Seeing marriages like that gives me hope in today’s world and reminds me of the real “stuff” of which marriage is made. It’s not a 24/7 romance. It’s a life of two people journeying together to Christ, carrying the cross as it comes, and sharing together their joys and sufferings.

There are many things my grandfather will be remembered for (especially his creativity), and I am grateful that there are many who loved him and will remember him. Personally, I will never forget his great big hugs! And I will always be grateful that one, cold, winter day, in Cincinnati, Ohio, he married my grandmother, Mary Ann. I hope and pray it is true that, through 70 years of marriage, they helped one another reach heaven.

May he rest in peace and live joyously for all eternity!

Learning Christ

Papa and Grandma_wedding in church

Teach me, my Lord, to be sweet and gentle in all the events of life—in disappointments, in the thoughtlessness of others, in the insincerity of those whom I trusted, in the unfaithfulness of those on whom I relied.

Let me put myself aside to think of the happiness of others, to hide my little pains and heartaches, so that I may be the only one to suffer from them.

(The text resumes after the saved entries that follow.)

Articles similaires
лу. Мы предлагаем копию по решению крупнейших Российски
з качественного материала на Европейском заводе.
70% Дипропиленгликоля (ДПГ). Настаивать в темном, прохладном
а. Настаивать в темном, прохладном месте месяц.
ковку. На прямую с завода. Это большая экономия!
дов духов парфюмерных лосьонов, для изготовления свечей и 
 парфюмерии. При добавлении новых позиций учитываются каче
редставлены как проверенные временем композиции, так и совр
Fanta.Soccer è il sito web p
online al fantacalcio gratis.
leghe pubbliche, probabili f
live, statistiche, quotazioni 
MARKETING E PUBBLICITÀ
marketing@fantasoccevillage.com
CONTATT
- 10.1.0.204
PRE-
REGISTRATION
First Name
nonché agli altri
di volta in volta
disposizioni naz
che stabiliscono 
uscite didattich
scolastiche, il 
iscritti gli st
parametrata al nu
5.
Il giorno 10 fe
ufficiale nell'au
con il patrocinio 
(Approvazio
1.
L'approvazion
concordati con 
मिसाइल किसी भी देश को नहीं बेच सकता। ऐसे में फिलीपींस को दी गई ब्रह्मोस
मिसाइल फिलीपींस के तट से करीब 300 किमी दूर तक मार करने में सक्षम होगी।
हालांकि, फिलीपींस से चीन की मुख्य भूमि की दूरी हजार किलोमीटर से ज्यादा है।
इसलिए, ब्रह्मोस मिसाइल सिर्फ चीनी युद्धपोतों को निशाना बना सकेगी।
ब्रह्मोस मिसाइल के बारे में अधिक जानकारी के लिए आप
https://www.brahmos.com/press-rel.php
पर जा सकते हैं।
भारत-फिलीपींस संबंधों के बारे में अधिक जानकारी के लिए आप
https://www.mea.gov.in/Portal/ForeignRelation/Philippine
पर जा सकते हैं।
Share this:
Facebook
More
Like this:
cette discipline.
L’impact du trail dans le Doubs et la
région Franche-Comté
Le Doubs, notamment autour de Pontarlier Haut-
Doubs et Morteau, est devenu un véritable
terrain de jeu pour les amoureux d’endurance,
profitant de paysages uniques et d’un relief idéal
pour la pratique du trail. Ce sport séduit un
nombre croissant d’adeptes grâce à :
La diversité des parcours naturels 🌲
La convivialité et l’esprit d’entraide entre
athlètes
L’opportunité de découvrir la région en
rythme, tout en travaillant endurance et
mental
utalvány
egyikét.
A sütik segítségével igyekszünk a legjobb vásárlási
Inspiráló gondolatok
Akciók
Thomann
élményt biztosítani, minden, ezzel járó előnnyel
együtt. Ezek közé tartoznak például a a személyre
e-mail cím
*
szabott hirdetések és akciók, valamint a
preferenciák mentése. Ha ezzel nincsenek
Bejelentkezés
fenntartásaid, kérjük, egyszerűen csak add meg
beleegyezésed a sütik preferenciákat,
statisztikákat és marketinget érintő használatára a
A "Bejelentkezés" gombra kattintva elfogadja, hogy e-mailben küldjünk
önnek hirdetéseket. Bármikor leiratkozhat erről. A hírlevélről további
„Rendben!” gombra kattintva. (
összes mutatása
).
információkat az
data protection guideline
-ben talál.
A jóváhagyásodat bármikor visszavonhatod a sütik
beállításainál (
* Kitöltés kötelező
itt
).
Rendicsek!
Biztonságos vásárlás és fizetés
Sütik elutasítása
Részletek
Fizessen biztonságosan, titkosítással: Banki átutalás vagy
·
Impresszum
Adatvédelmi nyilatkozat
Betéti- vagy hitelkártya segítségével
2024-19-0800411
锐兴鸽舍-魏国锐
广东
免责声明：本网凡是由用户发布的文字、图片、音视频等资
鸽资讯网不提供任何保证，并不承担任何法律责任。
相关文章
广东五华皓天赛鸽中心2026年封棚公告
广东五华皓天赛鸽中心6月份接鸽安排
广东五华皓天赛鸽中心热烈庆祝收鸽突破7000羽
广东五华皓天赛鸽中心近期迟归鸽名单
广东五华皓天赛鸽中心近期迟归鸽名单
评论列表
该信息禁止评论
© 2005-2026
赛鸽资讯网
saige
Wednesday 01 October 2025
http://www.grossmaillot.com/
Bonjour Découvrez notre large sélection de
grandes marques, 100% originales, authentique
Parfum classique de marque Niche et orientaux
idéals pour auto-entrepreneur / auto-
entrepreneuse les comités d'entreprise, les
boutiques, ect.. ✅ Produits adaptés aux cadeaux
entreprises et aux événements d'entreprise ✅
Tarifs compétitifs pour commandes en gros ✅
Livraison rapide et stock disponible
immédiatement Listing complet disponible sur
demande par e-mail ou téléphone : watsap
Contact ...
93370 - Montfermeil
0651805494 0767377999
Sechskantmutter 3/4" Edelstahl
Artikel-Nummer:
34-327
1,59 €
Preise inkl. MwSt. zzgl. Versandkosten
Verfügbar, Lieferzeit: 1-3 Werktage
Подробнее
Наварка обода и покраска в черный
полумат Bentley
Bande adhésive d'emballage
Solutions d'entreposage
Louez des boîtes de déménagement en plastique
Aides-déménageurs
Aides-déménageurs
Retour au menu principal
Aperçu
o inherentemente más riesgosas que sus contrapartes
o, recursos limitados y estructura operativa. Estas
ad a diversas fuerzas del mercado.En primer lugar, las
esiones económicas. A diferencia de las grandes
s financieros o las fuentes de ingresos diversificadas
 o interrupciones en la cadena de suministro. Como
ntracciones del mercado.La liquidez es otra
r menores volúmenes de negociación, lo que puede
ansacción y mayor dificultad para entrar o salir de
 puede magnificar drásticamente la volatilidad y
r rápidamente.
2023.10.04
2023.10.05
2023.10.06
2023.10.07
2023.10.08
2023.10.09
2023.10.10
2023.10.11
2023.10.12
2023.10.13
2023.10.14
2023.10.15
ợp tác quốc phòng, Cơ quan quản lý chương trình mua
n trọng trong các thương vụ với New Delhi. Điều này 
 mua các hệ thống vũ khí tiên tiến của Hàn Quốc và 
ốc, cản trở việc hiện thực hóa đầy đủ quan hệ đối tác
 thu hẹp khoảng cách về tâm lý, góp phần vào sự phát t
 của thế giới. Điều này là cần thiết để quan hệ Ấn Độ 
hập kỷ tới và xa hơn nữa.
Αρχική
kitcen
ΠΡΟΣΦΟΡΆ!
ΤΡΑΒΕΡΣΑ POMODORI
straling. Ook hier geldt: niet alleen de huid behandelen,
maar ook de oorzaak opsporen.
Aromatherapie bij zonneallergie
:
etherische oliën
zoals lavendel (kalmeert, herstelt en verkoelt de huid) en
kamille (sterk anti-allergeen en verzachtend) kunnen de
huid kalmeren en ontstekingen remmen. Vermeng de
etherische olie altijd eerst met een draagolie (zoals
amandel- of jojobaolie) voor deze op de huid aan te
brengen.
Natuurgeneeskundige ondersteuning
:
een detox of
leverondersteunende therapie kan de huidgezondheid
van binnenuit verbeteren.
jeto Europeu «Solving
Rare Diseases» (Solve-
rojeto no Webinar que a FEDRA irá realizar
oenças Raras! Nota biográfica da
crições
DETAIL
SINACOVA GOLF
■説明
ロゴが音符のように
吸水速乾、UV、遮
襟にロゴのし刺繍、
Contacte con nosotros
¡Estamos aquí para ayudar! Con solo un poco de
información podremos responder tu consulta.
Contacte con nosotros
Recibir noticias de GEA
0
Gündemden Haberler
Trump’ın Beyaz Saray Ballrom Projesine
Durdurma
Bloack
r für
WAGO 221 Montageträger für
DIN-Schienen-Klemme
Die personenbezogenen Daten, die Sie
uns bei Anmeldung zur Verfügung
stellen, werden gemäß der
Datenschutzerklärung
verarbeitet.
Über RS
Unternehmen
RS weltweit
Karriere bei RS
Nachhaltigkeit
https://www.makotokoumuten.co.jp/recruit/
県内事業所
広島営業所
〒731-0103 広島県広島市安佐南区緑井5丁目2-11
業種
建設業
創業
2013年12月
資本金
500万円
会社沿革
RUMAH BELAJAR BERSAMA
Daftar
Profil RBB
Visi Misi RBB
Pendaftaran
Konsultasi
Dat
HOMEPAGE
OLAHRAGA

Teach me to profit by the suffering that comes across my path. Let me so use it that it may mellow me, not harden and embitter me; that it may make me patient not irritable, that it may make me broad in my forgiveness; not haughty and overbearing.

May no one be less good for having come within my influence, no one less pure, less kind, less noble for having been a fellow traveller in our journey towards Eternal Life.

As I go my rounds from one distraction to another, let me whisper from time to time a word of love to Thee. May my life be spent in the supernatural full of power for good, strong in its purpose of sanctity. Amen.